Discussion in 'HO Scale Model Trains' started by Hookedtrout, Oct 14, 2004.

  1. Hookedtrout

    Hookedtrout Member

    Not that I'm at the accessory point yet but that is my next line of thinking so I'll throw out a few questions (quite a few) in order to get started so I can start looking at what I need to study up on and what I need to start pricing.

    If I run some street lights, crossing gates, swimming pool diver or what ever fun and exciting accessories are out there what do I need to make him dive?

    Also the switches? I don't have a clue on how to set up the switches. The wiring of them doesn't really worry me it's some sort of control center. Even though I'm going DCC I'm gathering from the lack of response or the odd responses that I get when I mention DCC and operating switches that going that way doesn't really offer much benefit. So I think I'll keep the accessories separate from the DCC.

    Do I need a special power pack to do all this? Will my old Tyco power pack cover a bunch of accessories? Do I build a switch panel and label it and put little switches on it? Can you set it up so the gates come down as the train passes. Man I feel stupid :confused: asking all these questions but I see it on "I Love Trains" and it sure adds a lot to the layout when the lights light up and the arms come down and the swimmer drowns in the pool.

    Thanks, Hook
  2. jetrock

    jetrock Member

    Not sure about the swimming pool diver, but streetlights and crossing gates are a different matter. There are crossing gate kits out now that include widgets that detect an oncoming train (you have to install the widgets and connect them to a PC board) so the lights will flash and crossing arm will drop at the appropriate time.

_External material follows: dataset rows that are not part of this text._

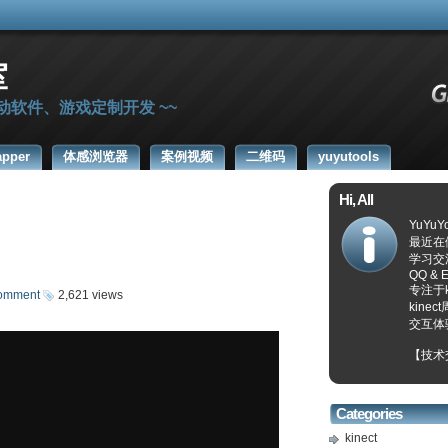
室
感互动软件、游戏定制开发 ~~
apper
体感浏览器
案例视频
二维码
yuyutools
Hi, All
YuYu
最近在
学习交流 .
QQ & E
专注于
omment
2,621 views
kin
交互体
【技术交
Categories
kinect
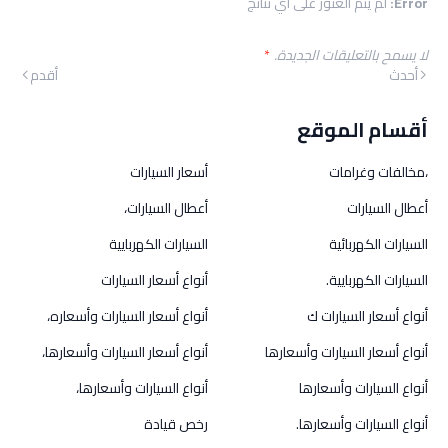
Error:
لم يتم العثور على أي نتائج
لا يسمح بالتعليقات الجديدة.
*
أحدث
أقدم
أقسام الموقع
،مخالفات وغرامات
أسعار السيارات
أعطال السيارات
أعطال السيارات،
السيارات الكهربائية
السيارات الكهربايية
السيارات الكهربايية.
أنواع أسعار السيارات
أنواع أسعار السيارات ك
أنواع أسعار السيارات وأسعاره،
أنواع أسعار السيارات وأسعارها
أنواع أسعار السيارات وأسعارها،
أنواع السيارات وأسعارها
أنواع السيارات وأسعارها،
أنواع السيارات وأسعارها.
رخص قيادة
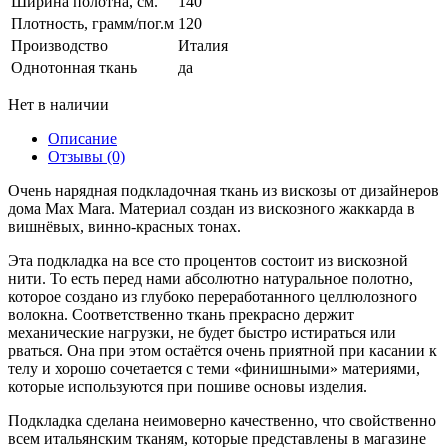
Ширина полотна, см.
140
Плотность, грамм/пог.м
120
Производство
Италия
Однотонная ткань
да
Нет в наличии
Описание
Отзывы (0)
Очень нарядная подкладочная ткань из вискозы от дизайнеров
дома Max Mara. Материал создан из вискозного жаккарда в
вишнёвых, винно-красных тонах.
Эта подкладка на все сто процентов состоит из вискозной
нити. То есть перед нами абсолютно натуральное полотно,
которое создано из глубоко переработанного целлюлозного
волокна. Соответственно ткань прекрасно держит
механические нагрузки, не будет быстро истираться или
рваться. Она при этом остаётся очень приятной при касании к
телу и хорошо сочетается с теми «финишными» материями,
которые используются при пошиве основы изделия.
Подкладка сделана неимоверно качественно, что свойственно
всем итальянским тканям, которые представлены в магазине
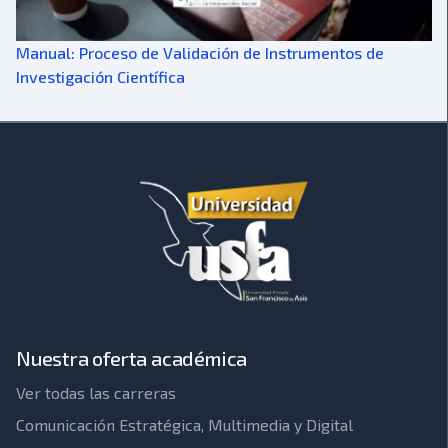
Manual: Proceso de Validación de Instrumentos de
Investigación Científica
Nuestra oferta académica
Ver todas las carreras
Comunicación Estratégica, Multimedia y Digital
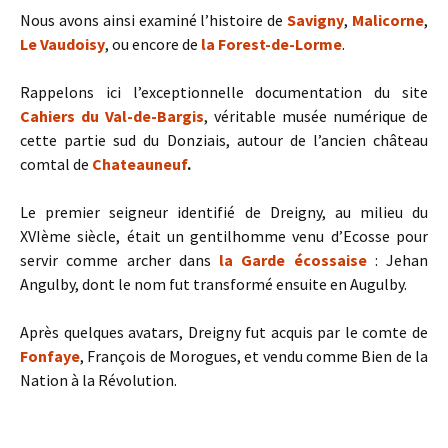
Nous avons ainsi examiné l’histoire de
Savigny
,
Malicorne
,
Le Vaudoisy
, ou encore de
la Forest-de-Lorme
.
Rappelons ici l’exceptionnelle documentation du site
Cahiers du Val-de-Bargis
, véritable musée numérique de
cette partie sud du Donziais, autour de l’ancien château
comtal de
Chateauneuf
.
Le premier seigneur identifié de Dreigny, au milieu du
XVIème siècle, était un gentilhomme venu d’Ecosse pour
servir comme archer dans
la Garde écossaise
: Jehan
Angulby, dont le nom fut transformé ensuite en Augulby.
Après quelques avatars, Dreigny fut acquis par le comte de
Fonfaye
, François de Morogues, et vendu comme Bien de la
Nation à la Révolution.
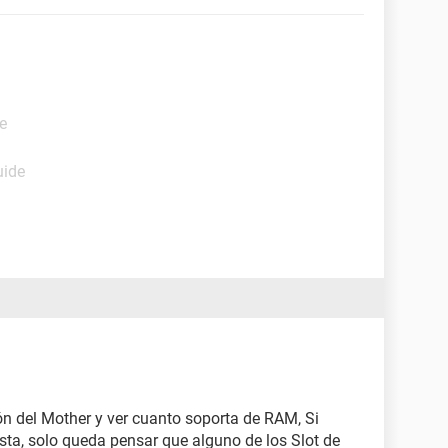
e
uide
ón del Mother y ver cuanto soporta de RAM, Si
sta, solo queda pensar que alguno de los Slot de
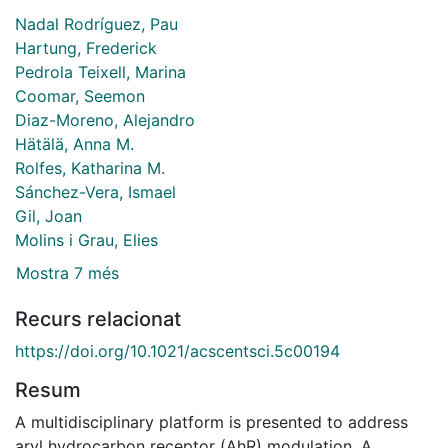
Nadal Rodríguez, Pau
Hartung, Frederick
Pedrola Teixell, Marina
Coomar, Seemon
Diaz-Moreno, Alejandro
Hätälä, Anna M.
Rolfes, Katharina M.
Sánchez-Vera, Ismael
Gil, Joan
Molins i Grau, Elies
Mostra 7 més
Recurs relacionat
https://doi.org/10.1021/acscentsci.5c00194
Resum
A multidisciplinary platform is presented to address
aryl hydrocarbon receptor (AhR) modulation. A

    If you're just powering lights that will stay on or be manually controlled, you can certainly use your old Tyco power pack. Supposedly there are DCC accessories that you can hook into the DCC power pack and control through the DCC controller but I'm not real familiar with all that...or you can just make a switch panel and put little switches on it.
  3. SAL Comet

    SAL Comet Member

    Ha HT, try a search for wash rack at They have 70000 photos online, the only trick is finding the one you want.
  4. Hookedtrout

    Hookedtrout Member

    Awesome website, thanks, what's a wash rack? It worked but I still don't have an idea of what it is. The pictures it pulled up weren't what I was expecting when I typed in wash rack but they are awesome.

  5. Freelancer

    Freelancer Member

    I am confused, what does a wash rack, and all of those pictures have to do with accessories?

    Anywho, I have been wondering the same thing Hook. I want to have street lights, interior lights, the whole works, but I don't know how to power them. I deffinitely have plenty of cheap beginner set transformers, so if they will work I am all down with that. Hopefully someone who knows what they're doing in that area can fill us in.

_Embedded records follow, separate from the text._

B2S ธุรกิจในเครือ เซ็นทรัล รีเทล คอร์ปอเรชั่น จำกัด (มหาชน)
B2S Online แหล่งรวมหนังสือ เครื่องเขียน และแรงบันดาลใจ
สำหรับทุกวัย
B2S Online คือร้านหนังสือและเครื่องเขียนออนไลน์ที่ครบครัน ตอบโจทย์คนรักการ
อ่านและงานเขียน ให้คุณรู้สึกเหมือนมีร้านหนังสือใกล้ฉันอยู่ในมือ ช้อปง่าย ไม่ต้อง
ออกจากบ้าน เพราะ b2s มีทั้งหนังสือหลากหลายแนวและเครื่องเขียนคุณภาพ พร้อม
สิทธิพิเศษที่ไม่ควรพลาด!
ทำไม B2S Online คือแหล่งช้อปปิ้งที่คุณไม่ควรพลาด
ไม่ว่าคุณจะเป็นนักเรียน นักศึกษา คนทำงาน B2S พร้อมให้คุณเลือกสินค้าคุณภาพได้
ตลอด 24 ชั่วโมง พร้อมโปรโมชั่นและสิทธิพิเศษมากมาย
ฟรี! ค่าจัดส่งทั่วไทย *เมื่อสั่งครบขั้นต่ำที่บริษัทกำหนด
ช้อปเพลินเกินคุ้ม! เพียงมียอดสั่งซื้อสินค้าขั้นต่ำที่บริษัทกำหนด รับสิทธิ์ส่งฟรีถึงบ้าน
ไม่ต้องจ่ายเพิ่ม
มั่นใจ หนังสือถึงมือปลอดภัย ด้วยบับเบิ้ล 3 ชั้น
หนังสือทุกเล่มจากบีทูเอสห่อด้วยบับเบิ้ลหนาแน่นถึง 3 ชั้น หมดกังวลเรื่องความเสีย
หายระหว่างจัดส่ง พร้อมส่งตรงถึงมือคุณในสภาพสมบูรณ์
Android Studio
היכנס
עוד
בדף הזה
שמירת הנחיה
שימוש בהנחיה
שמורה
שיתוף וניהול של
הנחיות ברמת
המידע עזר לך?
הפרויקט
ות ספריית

    As for crossing gates, you can go to they have gates that go down, however they cost a pretty penny. I thought that I once read somewhere that you can connect gates up to a slow motion switch machine and get the same affect. I wish I knew where I saw that because it would sure be a cool effect and save quite a bit of money.

    Hope this helps some.

  6. Hookedtrout

    Hookedtrout Member

    I'm with ya on the cost. 130.00 for a powered crossing seems pretty expensive for a little toy like that. Hard to understand where the cost is. I'm thinking I may give an attempt at building my own as far as crossing gates, not sure about making them function but lighting them and all shouldn't be a problem. But then I may just find out why they cost so much in my adventure.

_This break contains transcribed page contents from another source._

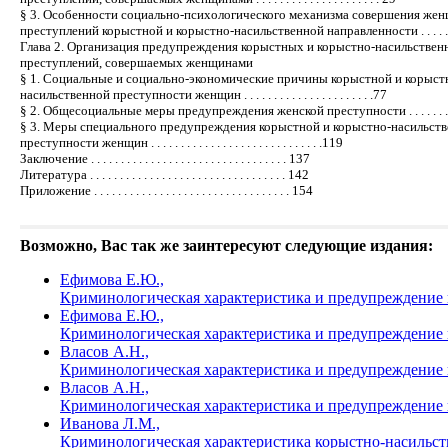
§ 3. Особенности социально-психологического механизма совершения же
преступлений корыстной и корыстно-насильственной направленности . . . . . 
Глава 2. Организация предупреждения корыстных и корыстно-насильстве
преступлений, совершаемых женщинами
§ 1. Социальные и социально-экономические причины корыстной и корыст
насильственной преступности женщин . . . . . . . . . . . . . . . . . . . . . .77
§ 2. Общесоциальные меры предупреждения женской преступности . . . . . . . 
§ 3. Меры специального предупреждения корыстной и корыстно-насильст
преступности женщин . . . . . . . . . . . . . . . . . . . . . . . . . . . . .119
Заключение . . . . . . . . . . . . . . . . . . . . . . . . . . . . . . . . . 137
Литература . . . . . . . . . . . . . . . . . . . . . . . . . . . . . . . . . 142
Приложение . . . . . . . . . . . . . . . . . . . . . . . . . . . . . . . . . 154
Возможно, Вас так же заинтересуют следующие издания:
Ефимова Е.Ю.,
Криминологическая характеристика и предупреждение 
Ефимова Е.Ю.,
Криминологическая характеристика и предупреждение 
Власов А.Н.,
Криминологическая характеристика и предупреждение 
Власов А.Н.,
Криминологическая характеристика и предупреждение к
Иванова Л.М.,
Криминологическая характеристика корыстно-насильств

    Here's another link I was sent backdoor email that has some accessories.

  7. Fred_M

    Fred_M Guest

    LOL Hook. They cost because they are hard to make functional and keep in scale doing so. You can get out of scale plastic ones cheap from Bachmann or pay for the hand built scale ones, or build them yourself. It's hard to build them to scale. Fred
  8. jetrock

    jetrock Member

    A wash rack is a drive-through "car wash" for locomotives, found in yards that have some engine facilities. Trains get dirty running through the countryside, and washracks keep things shiny. It counts as an accessory because some folks build wash racks with brushes that spin! (They don't actually touch the engines, though--havoc on handrails and paintjobs would result!) I suppose if someone wanted to get really crazy, they could rig up some very thin tubing in a wash rack and connect it to "canned air" or a small compressor--when the engine passes through the wash rack, hit the air and you can knock the dust off your locomotive without having to touch it!

    Great site--lots of wonderful shots I had never seen before!
  9. Hookedtrout

    Hookedtrout Member

    I don't think I saw a wash rack when I went to the site? I just saw a bunch of engines on the track. If there were wash racks I didn't notice them I guess. Have to go look again.

  10. thormax

    thormax New Member

    I need some help on my tyco piggy back loader the moters work but the lift truck does move and all the parts are there on yhe under side
  11. Hookedtrout

    Hookedtrout Member

    Can't really help you there but I would suggest you start a new thread and ask the same question, you may get more replys if it is in a new thread.